For both 2011 and 2012, a donor may make up to $13,000 in annual exclusion gifts per donee (or $26,000, where the donor's spouse agrees to "split" the gift) without incurring gift tax or using any portion of the donor's transfer tax exemption. A cash gift may be given up to 11:59 p.m. on December 31, 2011, and still count as a 2011 gift. A check, however, must be cashed by the individual donee before January 1, 2012 to count as a 2011 gift. In addition, a donor may make direct payments for a donee's tuition, medical expenses and health insurance premiums, none of which count against the donor's transfer tax exemption.

Looking Ahead to an Unpredictable Future

In recent years, the federal and state laws which affect estate planning have been in constant flux, and, as always, future developments are difficult to predict. Will the federal transfer tax exemption remain at the current $5 million level beyond 2012? Or will it retreat to the $3.5 million exemption in effect in 2009, as the Obama administration has urged?

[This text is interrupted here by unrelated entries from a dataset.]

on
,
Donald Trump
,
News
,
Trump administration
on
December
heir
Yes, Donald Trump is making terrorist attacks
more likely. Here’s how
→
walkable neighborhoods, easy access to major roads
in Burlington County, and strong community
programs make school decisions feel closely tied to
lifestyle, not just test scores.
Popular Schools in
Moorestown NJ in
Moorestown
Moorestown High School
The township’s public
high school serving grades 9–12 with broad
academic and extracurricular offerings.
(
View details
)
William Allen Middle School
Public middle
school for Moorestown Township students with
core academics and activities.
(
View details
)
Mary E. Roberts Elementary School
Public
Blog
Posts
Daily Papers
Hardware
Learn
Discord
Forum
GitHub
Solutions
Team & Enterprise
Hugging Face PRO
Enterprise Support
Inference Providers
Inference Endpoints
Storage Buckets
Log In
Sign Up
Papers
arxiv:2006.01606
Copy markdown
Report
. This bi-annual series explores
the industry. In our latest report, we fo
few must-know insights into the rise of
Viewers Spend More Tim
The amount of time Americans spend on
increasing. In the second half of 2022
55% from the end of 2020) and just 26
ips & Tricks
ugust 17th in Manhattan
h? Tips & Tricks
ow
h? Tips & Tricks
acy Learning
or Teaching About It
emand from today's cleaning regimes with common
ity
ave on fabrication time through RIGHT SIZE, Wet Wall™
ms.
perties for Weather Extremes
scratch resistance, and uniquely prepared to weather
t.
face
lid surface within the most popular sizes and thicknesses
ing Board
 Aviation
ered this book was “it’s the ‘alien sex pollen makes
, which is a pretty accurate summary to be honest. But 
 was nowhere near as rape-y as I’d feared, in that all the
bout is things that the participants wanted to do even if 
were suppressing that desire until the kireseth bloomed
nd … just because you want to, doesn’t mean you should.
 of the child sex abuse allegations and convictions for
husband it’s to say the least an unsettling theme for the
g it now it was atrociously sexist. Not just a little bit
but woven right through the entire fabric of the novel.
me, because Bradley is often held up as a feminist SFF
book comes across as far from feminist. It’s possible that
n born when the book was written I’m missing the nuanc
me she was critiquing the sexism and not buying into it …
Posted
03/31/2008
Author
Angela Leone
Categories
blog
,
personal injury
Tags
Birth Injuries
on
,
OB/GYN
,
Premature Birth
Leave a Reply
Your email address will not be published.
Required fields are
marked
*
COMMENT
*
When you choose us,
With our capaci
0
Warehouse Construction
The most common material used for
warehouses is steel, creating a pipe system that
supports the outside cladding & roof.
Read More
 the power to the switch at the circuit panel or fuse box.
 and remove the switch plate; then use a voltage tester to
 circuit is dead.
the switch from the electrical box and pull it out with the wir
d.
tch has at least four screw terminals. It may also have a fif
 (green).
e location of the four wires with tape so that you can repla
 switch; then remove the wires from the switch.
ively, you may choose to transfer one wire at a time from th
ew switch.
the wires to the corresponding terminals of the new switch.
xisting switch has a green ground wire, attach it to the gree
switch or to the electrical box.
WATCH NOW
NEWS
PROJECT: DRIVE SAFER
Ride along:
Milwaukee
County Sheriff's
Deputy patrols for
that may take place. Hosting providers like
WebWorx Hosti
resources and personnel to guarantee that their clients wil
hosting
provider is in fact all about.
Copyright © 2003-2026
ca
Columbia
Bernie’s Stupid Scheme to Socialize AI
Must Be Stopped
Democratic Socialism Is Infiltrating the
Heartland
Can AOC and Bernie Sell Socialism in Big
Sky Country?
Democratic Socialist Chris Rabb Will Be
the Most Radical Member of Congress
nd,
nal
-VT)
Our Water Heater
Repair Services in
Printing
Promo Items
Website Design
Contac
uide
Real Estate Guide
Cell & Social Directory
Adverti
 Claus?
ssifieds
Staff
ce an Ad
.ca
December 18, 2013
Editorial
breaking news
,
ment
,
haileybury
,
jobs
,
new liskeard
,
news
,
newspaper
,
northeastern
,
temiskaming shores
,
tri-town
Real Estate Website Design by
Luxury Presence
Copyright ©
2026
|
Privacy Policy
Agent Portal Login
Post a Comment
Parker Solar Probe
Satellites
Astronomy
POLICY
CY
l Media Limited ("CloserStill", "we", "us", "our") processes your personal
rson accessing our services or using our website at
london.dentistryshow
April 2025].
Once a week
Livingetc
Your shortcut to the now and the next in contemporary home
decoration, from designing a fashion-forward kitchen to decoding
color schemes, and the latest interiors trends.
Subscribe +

Or will a 2012 legislative gridlock usher in a sunset of the Bush tax cuts and a return to the $1 million transfer tax exemption last seen in 2003?

Nothing is certain, but in all likelihood low interest rates will not last forever, and some estate planning tools which are effective today may be restricted by future legislative action. This is why anyone with significant wealth should be re-evaluating their estate planning goals and options now.